Building on this work, Workman’s team discovered NXP800 which blocks the transcriptional activity of HSF1and is now in clinical trials for ARID1A-mutant ovarian and potentially also endometrial cancers —demonstrating how deep biological insight can translate into new therapeutic avenues.
 
Embracing Complexity: Are We Ready?
 
Modern oncology increasingly acknowledges that cancer is not a single-driver disease but a complex, adaptive system.
 
While drug discovery traditionally reduces problems to single molecular targets, tumors operate through dynamic networks. The question becomes: can we design strategies that anticipate biological adaptation?
 
Possible approaches include:
  • Rational upfront combinations
  • Sequential therapy guided by real-time molecular monitoring
  • Bispecific antibodies
  • Targeted immune modulation with improved predictive biomarkers
  • Engineered CAR-T approaches
  • Vaccines
  • Degrader technologies
One particularly promising advancement is circulating tumor DNA (ctDNA) sequencing, which enables clinicians to detect emerging resistance mutations long before clinical progression. This allows faster intervention and potentially improved long-term outcomes.
 
Underexplored Frontiers
 
Looking ahead, Professor Workman identifies several areas ripe for further exploration:
 
1. Stress Pathway Biology
 
Oncogenic transformation is inherently stressful for cells. Cancer cells activate protective pathways to survive. Targeting these stress responses may reveal new forms of synthetic lethality beyond BRCA–PARP paradigms.
 
2. Epigenetics
 
Although early expectations have not yet fully materialized, epigenetic regulation remains a promising but underexploited field.
 
3. Synthetic Lethality Expansion
 
Beyond BRCA mutations, identifying robust synthetic lethal interactions remains a major opportunity.
 
4. Artificial Intelligence
 
AI is transforming, or has the potential to transform transform:
  • Target identification
  • Drug design
  • PK/PD modeling
  • Tolerability prediction
  • Preclinical-to-clinical translation
As regulatory initiatives such as the FDA’s Project Optimus emphasize optimal dosing strategies, better predictive modeling becomes increasingly important.
 
The Pharmacologic Audit Trail
 
A concept central to Professor Workman’s thinking on clinical development, and underpinning Project Optimus, is his “pharmacologic audit trail framework
 
This approach integrates:
  • Biomarkers for patient selection
  • Measures of PK and PD (target engagement/modulation)

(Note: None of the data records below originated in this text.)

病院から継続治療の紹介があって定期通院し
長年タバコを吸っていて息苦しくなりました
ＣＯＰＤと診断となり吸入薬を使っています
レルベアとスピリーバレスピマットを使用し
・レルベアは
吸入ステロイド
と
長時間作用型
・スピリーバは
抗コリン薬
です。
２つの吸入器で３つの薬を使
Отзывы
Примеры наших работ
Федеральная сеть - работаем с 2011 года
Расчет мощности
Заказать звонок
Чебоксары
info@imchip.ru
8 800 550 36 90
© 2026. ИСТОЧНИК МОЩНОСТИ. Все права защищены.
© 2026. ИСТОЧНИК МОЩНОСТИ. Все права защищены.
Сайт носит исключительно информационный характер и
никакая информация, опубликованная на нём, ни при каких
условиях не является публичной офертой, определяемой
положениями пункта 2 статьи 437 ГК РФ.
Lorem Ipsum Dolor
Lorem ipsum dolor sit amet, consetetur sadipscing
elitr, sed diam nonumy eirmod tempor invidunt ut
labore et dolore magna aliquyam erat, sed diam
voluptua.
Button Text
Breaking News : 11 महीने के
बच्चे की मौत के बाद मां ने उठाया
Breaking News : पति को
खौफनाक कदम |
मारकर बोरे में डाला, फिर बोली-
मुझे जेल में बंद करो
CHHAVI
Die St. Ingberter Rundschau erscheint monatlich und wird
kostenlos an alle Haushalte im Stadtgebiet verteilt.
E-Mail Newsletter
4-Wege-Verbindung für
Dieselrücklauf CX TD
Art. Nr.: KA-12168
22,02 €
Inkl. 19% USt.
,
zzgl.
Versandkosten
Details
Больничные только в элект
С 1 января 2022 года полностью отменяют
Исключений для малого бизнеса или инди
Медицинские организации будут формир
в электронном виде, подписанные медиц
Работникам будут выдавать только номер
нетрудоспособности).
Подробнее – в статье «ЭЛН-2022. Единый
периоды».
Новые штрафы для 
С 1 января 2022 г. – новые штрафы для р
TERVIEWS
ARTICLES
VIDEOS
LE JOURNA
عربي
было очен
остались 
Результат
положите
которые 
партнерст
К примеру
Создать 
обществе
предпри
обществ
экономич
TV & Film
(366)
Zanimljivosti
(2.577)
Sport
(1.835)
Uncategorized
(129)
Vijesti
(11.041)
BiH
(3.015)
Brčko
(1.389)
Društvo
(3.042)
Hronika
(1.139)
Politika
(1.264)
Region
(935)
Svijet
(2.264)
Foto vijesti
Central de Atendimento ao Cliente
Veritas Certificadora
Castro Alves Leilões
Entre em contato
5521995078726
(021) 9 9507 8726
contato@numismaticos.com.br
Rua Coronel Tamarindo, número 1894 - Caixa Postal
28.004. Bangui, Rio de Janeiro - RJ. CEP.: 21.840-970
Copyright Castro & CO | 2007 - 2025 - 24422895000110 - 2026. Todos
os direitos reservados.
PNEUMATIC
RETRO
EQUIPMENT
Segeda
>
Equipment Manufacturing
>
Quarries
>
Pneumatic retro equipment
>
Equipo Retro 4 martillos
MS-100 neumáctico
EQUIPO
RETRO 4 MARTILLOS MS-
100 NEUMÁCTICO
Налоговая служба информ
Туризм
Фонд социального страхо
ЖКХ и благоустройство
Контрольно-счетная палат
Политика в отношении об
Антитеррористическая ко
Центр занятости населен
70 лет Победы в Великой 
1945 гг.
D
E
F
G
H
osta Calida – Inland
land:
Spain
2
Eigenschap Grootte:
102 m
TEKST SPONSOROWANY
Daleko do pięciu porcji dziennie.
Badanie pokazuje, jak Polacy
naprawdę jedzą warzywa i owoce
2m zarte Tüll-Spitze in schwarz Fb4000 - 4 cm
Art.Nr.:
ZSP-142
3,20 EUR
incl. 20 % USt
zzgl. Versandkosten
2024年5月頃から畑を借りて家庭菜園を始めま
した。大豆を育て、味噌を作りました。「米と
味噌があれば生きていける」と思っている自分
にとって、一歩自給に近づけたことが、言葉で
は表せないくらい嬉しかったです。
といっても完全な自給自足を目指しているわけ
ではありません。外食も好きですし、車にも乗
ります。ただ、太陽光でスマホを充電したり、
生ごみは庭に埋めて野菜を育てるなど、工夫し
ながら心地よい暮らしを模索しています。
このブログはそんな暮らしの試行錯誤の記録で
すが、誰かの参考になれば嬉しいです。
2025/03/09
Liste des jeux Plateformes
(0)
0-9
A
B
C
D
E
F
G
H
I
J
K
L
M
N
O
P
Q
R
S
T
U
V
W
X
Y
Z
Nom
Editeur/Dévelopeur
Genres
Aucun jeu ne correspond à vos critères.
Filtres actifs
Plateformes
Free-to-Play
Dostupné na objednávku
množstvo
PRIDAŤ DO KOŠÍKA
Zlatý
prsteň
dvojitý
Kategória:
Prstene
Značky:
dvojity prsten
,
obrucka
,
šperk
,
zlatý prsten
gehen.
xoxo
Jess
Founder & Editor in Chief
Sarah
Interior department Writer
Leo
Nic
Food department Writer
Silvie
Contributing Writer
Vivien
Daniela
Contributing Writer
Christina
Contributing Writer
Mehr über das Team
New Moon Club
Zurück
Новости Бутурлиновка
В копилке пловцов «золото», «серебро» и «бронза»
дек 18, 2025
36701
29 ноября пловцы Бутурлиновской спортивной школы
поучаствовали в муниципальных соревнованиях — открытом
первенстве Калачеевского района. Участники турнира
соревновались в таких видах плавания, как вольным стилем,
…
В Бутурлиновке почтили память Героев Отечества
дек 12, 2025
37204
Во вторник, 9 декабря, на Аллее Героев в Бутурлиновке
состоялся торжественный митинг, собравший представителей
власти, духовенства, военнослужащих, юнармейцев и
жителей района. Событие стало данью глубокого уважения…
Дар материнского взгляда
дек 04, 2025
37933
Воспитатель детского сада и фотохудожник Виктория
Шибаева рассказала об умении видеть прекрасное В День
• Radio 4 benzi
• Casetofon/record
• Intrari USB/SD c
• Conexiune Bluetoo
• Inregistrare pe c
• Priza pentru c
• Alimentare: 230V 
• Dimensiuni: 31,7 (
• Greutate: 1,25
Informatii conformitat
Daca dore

  • Molecular markers of response
  • Longitudinal molecular analysis, including resistance monitoring
Rather than treating drug development as a linear progression, the audit trail ensures mechanistic understanding from bench to bedside—and back again.
 
The Road Ahead
 
While we may not have a crystal ball or a magic wand, Professor Workman enthuses that the trajectory of oncology inspires optimism. We understand cancer genetics and biology more deeply than ever before, though there is much to learn. We possess powerful new technical enablers. And we are increasingly able to track tumor evolution in real time.
 
The next decade will likely focus less on discovering entirely new pathways and more on:
  • Expanding the druggable genome
  • Improving target validation rigor
  • Embracing biological complexity
  • Anticipating and overcoming resistance
  • Developing rational combinations
  • Leveraging AI
 
As Professor Workman prepares to deliver his keynote at Drug Discovery Europe 2026 in Berlin, these themes will take center stage—offering both reflection on past achievements and a forward-looking roadmap for the future of cancer drug discovery.
 
The revolution that began with oncogene discovery is far from over. In many ways, it is only just beginning.